◆ Records for the exercise:
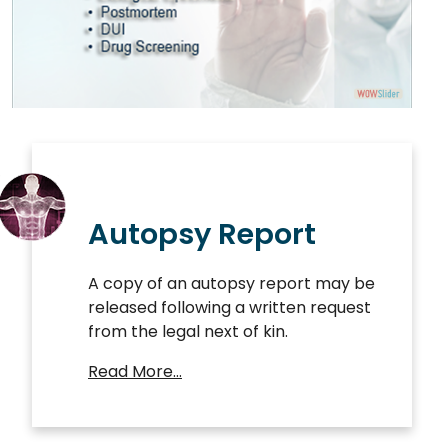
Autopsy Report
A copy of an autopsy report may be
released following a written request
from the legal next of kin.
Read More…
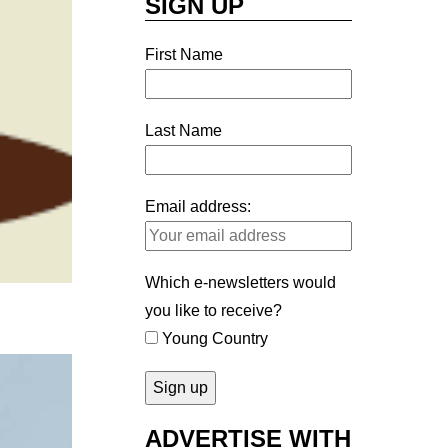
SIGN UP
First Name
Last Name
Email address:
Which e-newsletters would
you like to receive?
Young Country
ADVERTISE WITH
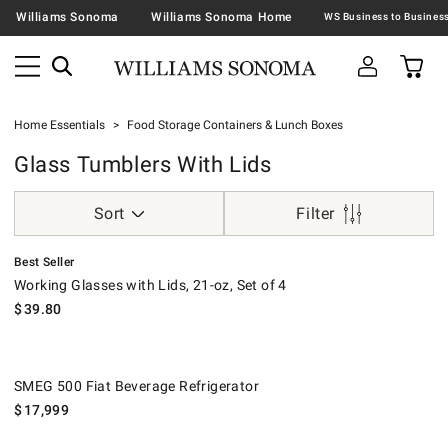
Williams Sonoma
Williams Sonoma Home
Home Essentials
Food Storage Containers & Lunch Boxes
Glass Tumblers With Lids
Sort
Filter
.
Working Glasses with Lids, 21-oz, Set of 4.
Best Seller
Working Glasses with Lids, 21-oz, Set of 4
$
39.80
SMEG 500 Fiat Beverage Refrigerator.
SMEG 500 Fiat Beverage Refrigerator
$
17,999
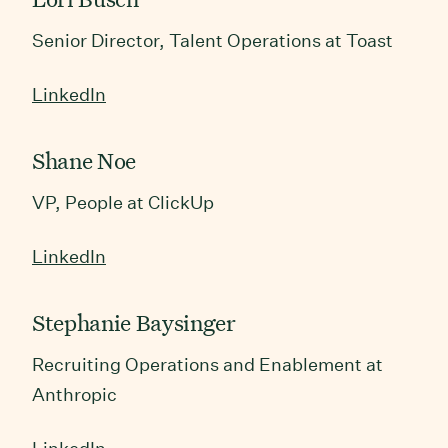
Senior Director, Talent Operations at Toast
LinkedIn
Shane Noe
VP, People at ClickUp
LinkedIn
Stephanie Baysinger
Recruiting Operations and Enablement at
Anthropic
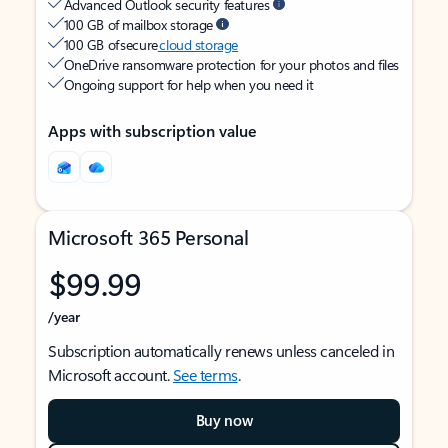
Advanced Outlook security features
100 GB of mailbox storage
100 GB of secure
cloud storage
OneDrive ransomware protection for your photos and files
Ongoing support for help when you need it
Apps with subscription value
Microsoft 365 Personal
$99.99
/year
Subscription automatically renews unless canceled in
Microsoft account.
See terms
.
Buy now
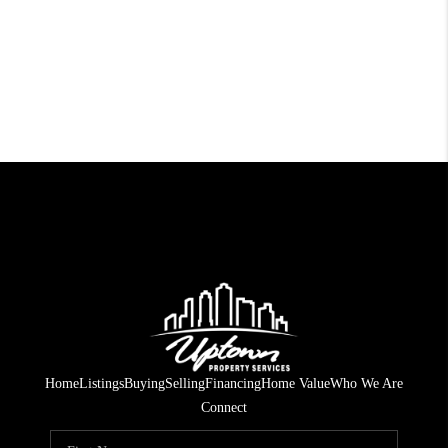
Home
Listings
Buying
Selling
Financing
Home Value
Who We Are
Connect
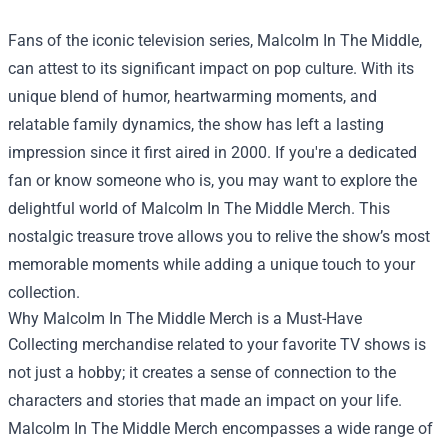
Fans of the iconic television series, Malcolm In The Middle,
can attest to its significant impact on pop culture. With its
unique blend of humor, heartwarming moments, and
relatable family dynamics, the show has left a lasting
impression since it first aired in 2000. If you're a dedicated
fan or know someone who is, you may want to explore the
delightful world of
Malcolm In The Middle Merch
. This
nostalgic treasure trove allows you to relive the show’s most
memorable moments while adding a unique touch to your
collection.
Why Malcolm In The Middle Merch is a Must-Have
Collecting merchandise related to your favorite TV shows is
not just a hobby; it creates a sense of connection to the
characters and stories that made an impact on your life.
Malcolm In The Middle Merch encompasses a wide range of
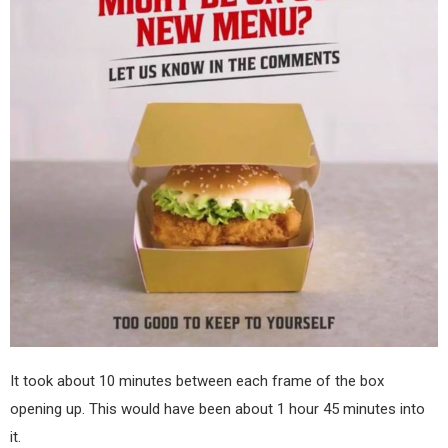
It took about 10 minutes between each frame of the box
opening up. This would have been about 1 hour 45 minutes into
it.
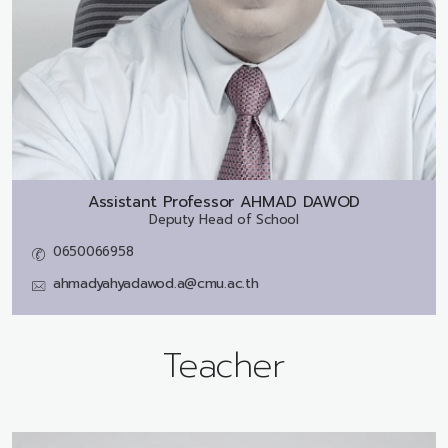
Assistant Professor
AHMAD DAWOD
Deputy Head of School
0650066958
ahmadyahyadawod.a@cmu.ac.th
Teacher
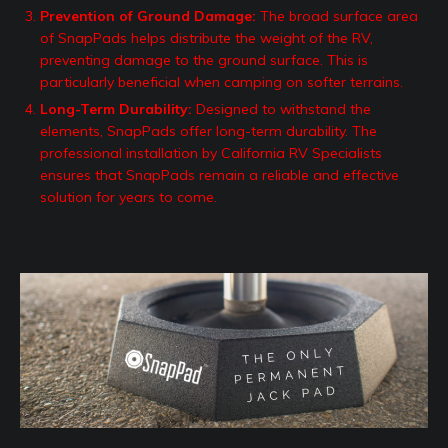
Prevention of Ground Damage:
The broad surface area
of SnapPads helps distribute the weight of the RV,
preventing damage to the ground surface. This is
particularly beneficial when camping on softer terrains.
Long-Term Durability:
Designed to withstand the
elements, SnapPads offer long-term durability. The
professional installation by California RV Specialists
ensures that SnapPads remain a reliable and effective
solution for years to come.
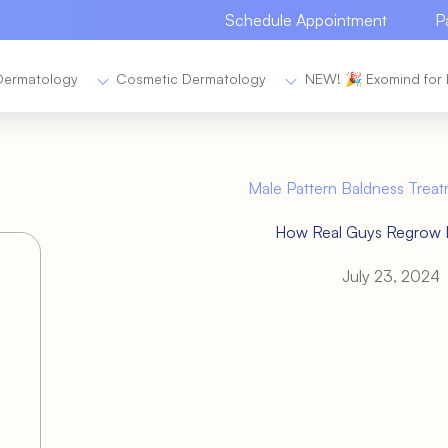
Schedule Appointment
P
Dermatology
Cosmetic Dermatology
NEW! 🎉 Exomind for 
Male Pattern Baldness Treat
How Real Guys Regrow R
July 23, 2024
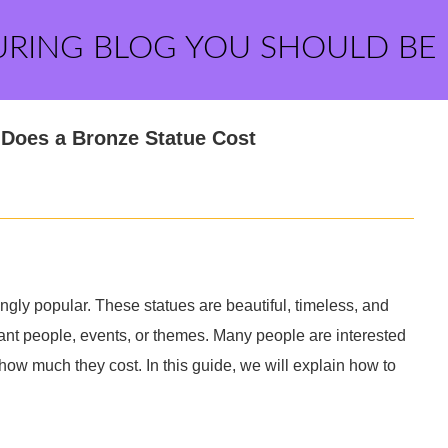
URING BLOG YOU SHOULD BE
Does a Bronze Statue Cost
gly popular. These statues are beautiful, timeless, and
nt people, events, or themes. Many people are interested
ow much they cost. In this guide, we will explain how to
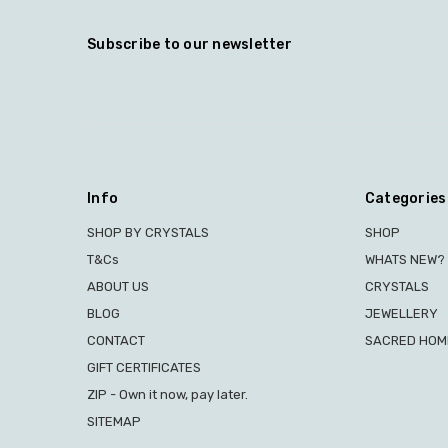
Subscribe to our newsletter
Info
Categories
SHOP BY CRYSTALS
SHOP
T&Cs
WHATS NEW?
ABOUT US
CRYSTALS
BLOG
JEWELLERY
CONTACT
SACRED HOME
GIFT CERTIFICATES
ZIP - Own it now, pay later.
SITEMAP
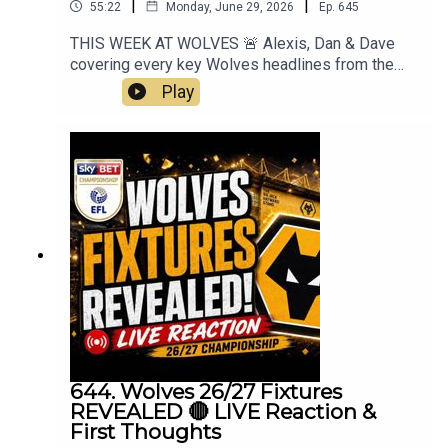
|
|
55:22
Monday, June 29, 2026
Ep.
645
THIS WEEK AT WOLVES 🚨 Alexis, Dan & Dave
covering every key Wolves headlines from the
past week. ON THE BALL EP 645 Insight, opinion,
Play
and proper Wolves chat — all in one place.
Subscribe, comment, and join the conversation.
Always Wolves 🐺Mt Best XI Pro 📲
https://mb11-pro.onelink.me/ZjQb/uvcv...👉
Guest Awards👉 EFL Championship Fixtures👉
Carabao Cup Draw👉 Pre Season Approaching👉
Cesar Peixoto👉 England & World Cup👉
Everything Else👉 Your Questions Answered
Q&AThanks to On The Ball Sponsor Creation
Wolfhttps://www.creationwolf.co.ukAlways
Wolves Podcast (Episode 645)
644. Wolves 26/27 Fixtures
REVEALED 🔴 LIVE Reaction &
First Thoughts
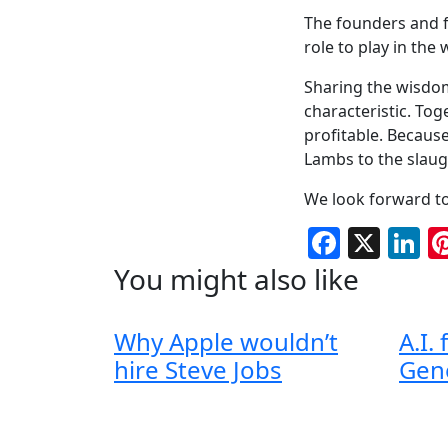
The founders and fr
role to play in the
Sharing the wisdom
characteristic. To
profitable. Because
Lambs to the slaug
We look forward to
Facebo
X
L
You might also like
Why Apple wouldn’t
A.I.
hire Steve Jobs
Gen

◆ Task instructions: The lines to set down run from the line with "Subscription automatically renews" up to and including the line with "can attest to" in the entries above. Reproduce them exactly, with no pictures.

◆ Final answer:
Subscription automatically renews unless canceled in
Microsoft account.
See terms
.
Buy now
Home
Listings
Buying
Selling
Financing
Home Value
Who We Are
Connect
Fans of the iconic television series, Malcolm In The Middle,
can attest to its significant impact on pop culture. With its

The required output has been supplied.